# Alyssa's Laptop Store: Inventory Analysis

In this project, several questions regarding the store's inventory are addressed. A class is used whereby its method will execute queries that answer questions like:

1. Given a laptop ID, find the corresponding data
2. Find whether there are 2 laptops whose total price is equivalent to a given amount
3. Identify all laptops whose price fall within a given budget


# The Data Set

The data set used here have modified laptop IDs and the prices are made to be in integers for analysis purposes. The original data set can be found on [Kaggle](https://www.kaggle.com/ionaskel/laptop-prices). 

The `laptops.csv` inventory data file is opened using context manager and read using the `csv` module.
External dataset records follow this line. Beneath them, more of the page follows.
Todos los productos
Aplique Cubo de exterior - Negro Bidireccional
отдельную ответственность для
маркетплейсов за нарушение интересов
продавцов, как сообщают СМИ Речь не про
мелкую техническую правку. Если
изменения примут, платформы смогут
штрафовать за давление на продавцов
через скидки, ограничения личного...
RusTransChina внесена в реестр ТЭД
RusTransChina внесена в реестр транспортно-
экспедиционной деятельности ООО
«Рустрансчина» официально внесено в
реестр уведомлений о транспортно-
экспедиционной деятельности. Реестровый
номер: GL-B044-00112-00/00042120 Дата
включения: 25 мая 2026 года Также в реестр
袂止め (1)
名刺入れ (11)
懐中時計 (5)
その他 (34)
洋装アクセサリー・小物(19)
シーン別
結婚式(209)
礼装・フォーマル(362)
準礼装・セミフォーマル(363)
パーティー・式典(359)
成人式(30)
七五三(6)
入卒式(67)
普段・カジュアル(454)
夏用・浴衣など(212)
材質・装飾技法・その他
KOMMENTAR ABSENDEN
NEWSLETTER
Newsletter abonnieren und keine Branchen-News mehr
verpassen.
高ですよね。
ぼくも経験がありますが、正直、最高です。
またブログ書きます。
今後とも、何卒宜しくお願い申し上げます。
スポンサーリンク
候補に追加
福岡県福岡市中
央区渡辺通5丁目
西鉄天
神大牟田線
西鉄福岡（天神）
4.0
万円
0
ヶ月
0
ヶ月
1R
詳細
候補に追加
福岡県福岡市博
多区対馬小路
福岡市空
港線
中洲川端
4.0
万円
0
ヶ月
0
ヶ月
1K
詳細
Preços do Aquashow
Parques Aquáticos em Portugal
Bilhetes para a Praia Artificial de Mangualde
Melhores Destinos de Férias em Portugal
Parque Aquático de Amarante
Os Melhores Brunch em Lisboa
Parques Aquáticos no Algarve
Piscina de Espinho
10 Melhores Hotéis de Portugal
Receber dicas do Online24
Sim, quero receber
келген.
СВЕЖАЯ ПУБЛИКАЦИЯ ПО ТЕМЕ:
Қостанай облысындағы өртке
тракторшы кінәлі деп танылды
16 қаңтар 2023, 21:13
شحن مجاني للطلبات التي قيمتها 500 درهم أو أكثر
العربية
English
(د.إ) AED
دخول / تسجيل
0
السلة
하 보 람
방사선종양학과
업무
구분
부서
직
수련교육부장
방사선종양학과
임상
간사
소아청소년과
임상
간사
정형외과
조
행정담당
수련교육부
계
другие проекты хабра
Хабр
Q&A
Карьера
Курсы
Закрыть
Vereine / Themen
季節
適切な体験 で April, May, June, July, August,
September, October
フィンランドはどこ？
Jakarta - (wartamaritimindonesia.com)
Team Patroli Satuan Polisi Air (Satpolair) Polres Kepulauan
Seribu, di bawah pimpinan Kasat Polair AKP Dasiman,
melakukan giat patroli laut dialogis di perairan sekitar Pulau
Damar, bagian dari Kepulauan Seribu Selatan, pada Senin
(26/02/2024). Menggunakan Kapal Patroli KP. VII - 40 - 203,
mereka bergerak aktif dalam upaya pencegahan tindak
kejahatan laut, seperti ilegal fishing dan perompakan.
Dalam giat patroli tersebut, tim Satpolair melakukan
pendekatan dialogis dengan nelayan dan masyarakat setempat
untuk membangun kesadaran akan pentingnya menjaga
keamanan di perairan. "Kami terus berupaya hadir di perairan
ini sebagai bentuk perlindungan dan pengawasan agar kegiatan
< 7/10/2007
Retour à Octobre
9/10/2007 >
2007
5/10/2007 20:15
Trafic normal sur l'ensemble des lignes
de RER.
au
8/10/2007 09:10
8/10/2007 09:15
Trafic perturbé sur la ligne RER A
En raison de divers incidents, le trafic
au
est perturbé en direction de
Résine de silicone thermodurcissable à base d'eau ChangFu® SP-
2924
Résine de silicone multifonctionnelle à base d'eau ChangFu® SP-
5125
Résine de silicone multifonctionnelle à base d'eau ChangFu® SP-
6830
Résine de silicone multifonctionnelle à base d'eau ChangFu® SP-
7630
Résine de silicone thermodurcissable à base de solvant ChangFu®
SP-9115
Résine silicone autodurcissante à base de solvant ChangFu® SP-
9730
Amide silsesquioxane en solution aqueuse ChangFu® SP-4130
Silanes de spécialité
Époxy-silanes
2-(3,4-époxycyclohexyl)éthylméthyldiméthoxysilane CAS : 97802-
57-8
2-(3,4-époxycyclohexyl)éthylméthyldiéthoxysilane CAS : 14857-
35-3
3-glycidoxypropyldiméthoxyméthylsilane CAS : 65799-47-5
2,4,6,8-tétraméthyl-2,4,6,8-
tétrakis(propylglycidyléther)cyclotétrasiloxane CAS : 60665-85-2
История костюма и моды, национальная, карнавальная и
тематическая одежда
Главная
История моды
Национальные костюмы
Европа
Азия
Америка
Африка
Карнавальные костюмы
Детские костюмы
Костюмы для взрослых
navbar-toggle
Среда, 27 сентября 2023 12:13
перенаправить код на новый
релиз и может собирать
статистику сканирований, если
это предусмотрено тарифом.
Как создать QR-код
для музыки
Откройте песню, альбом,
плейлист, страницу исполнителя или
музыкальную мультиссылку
Once the rows are stored in list, the header and the rest of the file are split into `header` and `rows`.

In [1]:
import csv

# Open file with context manager
with open('laptops.csv') as laptop:
    reader = csv.reader(laptop)
    rows = list(reader)
    header = rows[0]
    rows = rows[1:]
    
print(header)
for i in range(5):
    print(rows[i])

['Id', 'Company', 'Product', 'TypeName', 'Inches', 'ScreenResolution', 'Cpu', 'Ram', 'Memory', 'Gpu', 'OpSys', 'Weight', 'Price']
['6571244', 'Apple', 'MacBook Pro', 'Ultrabook', '13.3', 'IPS Panel Retina Display 2560x1600', 'Intel Core i5 2.3GHz', '8GB', '128GB SSD', 'Intel Iris Plus Graphics 640', 'macOS', '1.37kg', '1339']
['7287764', 'Apple', 'Macbook Air', 'Ultrabook', '13.3', '1440x900', 'Intel Core i5 1.8GHz', '8GB', '128GB Flash Storage', 'Intel HD Graphics 6000', 'macOS', '1.34kg', '898']
['3362737', 'HP', '250 G6', 'Notebook', '15.6', 'Full HD 1920x1080', 'Intel Core i5 7200U 2.5GHz', '8GB', '256GB SSD', 'Intel HD Graphics 620', 'No OS', '1.86kg', '575']
['9722156', 'Apple', 'MacBook Pro', 'Ultrabook', '15.4', 'IPS Panel Retina Display 2880x1800', 'Intel Core i7 2.7GHz', '16GB', '512GB SSD', 'AMD Radeon Pro 455', 'macOS', '1.83kg', '2537']
['8550527', 'Apple', 'MacBook Pro', 'Ultrabook', '13.3', 'IPS Panel Retina Display 2560x1600', 'Intel Core i5 3.1GHz', '8GB', '256GB SSD',

# Inventory Class Implementation

The `Inventory` class represents the inventory and its methods will execute queries to answer the questions discussed above.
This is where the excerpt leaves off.